GIVEN DATA -
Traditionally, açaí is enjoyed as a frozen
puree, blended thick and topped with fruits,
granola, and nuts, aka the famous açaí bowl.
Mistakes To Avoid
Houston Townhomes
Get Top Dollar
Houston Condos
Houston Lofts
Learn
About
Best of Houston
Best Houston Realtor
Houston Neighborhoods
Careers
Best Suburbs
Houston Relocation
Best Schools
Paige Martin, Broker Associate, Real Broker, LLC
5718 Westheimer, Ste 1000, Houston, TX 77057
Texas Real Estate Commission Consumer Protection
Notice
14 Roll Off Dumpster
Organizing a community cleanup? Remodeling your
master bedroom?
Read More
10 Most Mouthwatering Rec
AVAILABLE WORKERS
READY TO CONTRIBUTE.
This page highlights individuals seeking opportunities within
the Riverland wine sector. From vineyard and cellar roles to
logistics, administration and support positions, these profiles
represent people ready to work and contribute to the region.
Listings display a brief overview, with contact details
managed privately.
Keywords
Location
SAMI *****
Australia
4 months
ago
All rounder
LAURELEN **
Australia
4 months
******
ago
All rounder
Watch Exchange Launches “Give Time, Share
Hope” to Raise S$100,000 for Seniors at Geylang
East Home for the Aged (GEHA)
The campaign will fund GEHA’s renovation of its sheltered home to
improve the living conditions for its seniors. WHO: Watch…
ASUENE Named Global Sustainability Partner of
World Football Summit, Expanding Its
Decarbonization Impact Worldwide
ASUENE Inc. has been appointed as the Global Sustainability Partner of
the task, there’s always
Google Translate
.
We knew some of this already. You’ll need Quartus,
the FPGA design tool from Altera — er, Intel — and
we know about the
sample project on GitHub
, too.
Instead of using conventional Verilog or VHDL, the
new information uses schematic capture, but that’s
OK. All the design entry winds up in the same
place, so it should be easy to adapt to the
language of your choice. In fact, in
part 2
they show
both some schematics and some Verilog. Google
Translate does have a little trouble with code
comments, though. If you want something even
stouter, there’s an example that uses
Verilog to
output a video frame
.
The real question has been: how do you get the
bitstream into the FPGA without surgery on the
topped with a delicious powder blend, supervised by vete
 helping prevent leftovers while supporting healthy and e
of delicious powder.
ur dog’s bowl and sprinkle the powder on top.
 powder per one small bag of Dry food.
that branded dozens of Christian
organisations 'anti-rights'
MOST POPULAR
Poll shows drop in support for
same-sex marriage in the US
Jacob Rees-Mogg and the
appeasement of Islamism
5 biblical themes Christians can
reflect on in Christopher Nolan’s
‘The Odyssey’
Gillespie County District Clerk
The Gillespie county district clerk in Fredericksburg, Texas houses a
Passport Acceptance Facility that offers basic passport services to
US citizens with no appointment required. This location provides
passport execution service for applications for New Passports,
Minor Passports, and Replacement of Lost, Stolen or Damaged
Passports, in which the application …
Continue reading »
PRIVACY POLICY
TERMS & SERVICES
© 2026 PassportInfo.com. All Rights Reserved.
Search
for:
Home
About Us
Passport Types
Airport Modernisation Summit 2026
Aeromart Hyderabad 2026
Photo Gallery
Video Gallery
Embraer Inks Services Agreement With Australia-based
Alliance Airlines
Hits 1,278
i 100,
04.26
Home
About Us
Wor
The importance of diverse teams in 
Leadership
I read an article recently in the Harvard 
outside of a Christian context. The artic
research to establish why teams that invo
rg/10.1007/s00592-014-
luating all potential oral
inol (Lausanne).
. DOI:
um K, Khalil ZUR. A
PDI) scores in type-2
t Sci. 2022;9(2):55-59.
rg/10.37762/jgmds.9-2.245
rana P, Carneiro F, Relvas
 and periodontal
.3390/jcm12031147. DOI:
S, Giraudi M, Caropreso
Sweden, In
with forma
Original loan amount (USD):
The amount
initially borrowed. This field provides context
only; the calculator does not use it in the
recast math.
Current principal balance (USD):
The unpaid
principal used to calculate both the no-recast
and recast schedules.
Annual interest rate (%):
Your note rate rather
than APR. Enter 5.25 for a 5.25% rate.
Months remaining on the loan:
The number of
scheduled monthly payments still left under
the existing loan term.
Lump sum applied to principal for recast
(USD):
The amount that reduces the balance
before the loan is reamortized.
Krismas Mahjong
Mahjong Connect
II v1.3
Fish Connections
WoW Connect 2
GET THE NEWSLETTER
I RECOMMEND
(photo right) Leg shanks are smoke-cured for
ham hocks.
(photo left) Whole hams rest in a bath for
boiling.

TO DO -
Copy the lines above exactly. Start with the line containing "Jacob Rees-Mogg and the", end with the line containing "US citizens with", and include both.

WRITTEN RESPONSE -
Jacob Rees-Mogg and the
appeasement of Islamism
5 biblical themes Christians can
reflect on in Christopher Nolan’s
‘The Odyssey’
Gillespie County District Clerk
The Gillespie county district clerk in Fredericksburg, Texas houses a
Passport Acceptance Facility that offers basic passport services to
US citizens with no appointment required. This location provides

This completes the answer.